LibertyWorks Inc., an Atlas Network partner based in Brisbane, Australia, recently hosted its annual LibertyFest Conference. This conference was held to celebrate existing liberties and discuss how liberties that have been lost can be restored. The event consisted of a day filled with speakers and entertainers whose mission was to advocate for liberty and stimulate thinking.

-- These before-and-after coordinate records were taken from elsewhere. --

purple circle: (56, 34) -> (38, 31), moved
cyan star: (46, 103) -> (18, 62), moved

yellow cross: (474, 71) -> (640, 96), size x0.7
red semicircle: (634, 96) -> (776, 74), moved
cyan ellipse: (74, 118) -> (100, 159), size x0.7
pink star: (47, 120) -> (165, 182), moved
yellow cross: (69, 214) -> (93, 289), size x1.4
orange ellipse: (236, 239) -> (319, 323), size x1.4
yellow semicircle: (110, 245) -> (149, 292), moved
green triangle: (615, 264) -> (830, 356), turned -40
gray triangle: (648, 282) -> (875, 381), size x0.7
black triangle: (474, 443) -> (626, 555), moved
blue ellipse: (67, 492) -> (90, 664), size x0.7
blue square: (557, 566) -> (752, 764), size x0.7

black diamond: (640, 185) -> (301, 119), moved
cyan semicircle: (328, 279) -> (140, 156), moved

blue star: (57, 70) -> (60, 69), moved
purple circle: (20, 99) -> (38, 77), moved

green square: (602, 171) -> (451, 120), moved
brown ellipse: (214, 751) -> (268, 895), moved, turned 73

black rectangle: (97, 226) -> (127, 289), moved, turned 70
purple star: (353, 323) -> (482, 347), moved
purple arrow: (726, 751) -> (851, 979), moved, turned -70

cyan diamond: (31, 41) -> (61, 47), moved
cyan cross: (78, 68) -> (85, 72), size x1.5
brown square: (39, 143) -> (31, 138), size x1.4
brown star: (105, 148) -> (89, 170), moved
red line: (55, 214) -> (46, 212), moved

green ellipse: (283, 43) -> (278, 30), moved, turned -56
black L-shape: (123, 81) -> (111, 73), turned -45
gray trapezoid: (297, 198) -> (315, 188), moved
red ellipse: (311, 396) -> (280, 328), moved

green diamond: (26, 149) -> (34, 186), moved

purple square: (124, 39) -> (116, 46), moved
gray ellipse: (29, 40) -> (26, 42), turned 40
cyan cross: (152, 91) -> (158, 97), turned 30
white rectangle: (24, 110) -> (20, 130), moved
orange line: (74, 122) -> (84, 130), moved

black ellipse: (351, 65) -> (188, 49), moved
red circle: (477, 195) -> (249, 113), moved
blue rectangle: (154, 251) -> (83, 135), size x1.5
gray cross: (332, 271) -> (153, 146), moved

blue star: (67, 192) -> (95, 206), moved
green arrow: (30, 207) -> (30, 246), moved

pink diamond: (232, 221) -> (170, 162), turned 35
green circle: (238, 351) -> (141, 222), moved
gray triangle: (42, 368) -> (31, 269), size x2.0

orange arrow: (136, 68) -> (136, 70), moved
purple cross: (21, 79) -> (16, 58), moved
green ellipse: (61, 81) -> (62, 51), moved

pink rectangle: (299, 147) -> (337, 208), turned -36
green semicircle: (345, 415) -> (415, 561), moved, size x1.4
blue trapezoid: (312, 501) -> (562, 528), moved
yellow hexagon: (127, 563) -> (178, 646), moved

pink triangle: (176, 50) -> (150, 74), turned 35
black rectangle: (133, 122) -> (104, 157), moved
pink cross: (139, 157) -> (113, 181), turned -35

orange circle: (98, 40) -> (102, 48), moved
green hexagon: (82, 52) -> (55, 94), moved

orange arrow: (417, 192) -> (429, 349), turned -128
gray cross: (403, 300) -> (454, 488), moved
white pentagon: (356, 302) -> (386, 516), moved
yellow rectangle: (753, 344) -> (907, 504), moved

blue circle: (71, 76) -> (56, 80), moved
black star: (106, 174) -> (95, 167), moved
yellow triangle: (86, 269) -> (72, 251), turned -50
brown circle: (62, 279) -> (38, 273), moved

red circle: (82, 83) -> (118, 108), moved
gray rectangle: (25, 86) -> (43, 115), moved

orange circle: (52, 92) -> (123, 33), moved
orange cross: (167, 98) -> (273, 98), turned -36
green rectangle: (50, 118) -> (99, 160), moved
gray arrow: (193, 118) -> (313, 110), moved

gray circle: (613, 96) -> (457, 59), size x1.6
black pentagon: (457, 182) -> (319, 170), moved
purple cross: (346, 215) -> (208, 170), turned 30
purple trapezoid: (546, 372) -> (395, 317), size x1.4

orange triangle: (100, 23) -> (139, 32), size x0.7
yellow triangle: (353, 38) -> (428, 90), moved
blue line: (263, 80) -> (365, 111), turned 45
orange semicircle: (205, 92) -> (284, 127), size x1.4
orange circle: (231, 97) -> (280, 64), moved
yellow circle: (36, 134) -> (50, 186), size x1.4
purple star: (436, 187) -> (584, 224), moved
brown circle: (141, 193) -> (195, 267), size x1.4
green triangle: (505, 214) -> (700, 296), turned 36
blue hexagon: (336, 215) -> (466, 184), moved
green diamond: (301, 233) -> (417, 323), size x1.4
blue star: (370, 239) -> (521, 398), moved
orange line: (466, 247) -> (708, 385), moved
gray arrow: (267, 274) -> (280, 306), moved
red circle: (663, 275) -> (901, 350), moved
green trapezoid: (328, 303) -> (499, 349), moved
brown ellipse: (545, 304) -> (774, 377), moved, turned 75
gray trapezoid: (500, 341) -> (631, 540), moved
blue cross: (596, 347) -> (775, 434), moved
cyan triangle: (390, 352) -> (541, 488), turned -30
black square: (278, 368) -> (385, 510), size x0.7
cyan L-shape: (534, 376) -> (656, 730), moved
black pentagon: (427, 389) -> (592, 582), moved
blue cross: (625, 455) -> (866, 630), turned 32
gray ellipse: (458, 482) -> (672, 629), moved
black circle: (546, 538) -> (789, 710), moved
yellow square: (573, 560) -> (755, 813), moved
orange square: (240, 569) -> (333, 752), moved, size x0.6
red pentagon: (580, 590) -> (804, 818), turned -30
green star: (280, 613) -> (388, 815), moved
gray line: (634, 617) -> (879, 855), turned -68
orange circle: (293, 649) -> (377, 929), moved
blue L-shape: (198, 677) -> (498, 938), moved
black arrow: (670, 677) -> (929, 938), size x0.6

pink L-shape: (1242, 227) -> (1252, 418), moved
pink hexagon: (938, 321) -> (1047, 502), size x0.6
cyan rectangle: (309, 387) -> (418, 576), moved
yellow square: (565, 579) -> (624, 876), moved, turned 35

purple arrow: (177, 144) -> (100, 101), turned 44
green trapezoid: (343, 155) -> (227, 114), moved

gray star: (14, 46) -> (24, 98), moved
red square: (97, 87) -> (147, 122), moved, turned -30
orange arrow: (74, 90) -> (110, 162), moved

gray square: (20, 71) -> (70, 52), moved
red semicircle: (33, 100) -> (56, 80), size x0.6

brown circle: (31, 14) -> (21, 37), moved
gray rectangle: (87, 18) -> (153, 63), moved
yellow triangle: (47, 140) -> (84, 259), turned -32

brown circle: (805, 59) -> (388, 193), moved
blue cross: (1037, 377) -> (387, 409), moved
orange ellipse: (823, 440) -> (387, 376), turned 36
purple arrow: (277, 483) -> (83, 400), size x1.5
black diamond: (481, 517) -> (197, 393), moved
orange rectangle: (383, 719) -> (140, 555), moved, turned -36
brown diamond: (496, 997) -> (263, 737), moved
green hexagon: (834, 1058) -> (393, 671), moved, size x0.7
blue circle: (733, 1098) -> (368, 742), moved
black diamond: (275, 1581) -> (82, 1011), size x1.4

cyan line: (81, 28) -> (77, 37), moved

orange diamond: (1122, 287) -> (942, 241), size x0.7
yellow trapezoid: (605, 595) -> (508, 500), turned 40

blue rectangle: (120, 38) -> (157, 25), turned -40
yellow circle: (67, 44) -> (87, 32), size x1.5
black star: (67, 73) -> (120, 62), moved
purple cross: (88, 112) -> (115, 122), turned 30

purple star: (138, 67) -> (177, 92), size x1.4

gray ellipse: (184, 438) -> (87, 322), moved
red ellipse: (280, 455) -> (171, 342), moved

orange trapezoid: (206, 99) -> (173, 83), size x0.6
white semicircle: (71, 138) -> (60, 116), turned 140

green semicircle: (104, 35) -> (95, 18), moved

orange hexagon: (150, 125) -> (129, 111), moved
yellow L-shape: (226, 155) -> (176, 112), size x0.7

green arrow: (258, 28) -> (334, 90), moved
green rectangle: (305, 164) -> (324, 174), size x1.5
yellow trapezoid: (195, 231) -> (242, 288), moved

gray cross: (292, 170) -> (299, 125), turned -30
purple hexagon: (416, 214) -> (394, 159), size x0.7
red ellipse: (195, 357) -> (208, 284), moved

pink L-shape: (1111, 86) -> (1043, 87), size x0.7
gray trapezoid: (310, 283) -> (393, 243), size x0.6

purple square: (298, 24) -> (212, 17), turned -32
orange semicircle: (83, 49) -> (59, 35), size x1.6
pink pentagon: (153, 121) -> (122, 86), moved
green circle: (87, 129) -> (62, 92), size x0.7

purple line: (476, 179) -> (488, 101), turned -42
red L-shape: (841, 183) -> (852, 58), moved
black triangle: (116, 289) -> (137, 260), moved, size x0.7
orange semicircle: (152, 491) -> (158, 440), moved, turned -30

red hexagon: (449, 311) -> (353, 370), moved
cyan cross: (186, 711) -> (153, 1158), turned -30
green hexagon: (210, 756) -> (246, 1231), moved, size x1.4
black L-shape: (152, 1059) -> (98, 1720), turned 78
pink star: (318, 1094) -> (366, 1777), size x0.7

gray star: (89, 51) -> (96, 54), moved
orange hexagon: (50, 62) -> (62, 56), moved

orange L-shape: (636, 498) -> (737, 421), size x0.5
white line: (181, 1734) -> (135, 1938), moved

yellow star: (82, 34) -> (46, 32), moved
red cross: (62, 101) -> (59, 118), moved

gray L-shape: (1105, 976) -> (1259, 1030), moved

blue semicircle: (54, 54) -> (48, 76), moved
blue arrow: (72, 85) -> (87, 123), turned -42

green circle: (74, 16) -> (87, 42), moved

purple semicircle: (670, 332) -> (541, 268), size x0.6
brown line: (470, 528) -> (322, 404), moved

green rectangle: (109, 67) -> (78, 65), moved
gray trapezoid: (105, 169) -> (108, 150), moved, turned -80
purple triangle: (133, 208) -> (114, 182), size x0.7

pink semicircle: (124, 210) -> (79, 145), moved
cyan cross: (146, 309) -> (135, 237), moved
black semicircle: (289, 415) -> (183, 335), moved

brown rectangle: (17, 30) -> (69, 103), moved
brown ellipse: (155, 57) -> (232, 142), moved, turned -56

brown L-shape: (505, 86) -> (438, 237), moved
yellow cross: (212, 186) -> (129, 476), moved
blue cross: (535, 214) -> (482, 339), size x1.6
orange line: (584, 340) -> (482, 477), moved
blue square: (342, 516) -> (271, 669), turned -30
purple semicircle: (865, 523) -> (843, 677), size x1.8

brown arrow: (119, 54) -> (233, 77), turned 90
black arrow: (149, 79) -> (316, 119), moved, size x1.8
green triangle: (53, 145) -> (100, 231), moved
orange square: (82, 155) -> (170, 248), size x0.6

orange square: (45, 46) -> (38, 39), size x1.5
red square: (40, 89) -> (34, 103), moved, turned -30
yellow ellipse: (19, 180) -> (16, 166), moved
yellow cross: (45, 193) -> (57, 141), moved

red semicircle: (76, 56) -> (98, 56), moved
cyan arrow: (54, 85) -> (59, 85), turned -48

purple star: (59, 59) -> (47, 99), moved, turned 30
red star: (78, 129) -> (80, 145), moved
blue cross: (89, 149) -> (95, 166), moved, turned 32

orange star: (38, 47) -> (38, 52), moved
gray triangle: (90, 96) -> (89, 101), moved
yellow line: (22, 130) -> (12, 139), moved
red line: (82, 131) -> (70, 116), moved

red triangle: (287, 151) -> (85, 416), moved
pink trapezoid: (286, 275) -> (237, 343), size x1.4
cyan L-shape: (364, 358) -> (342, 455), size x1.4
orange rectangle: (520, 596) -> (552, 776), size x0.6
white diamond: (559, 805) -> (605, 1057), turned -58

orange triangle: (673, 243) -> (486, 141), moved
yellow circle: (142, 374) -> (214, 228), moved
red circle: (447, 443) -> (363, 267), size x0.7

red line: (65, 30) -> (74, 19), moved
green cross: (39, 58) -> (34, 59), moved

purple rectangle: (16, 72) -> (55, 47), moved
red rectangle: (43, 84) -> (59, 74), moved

Over 200 attended the conference, where a total of 23 speakers were featured, including Andrew Cooper, president and founder of LibertyWorks, Inc., Tim Andrews, the executive director of the Australian Taxpayers’ Alliance, and Daniel J. Mitchell, a senior fellow at the Cato Institute. These intellectuals came together to speak on a variety of topics ranging from free speech and indigenous affairs to climate change and the economy.
Following the presentations, there was a gala dinner which included the presentation of the Inaugural Liberty Award, given to an Australian who has significantly moved the liberty movement forward in the preceding year. This year’s award was presented to Anthony Morris, a prominent Queensland Barrister. He was granted the award for his work campaigning to reduce legal impediments to free speech and for his pro-bono work on behalf of the students involved in the Queensland University of Technology (QUT) case.
The QUT case involved three male students who were asked to leave a computer lab for indigenous students by Cindy Prior, an administrative assistant at QUT. Those students commented on Facebook about being asked to leave and Prior felt those comments were inappropriate. Feeling that the university did not take sufficient action against these students for their comments, Prior lodged a complaint in the Australian Human Rights Commission and later commenced proceedings in the Federal Circuit Court. Morris helped the students to extricate themselves from the legal battle. The case was eventually dismissed.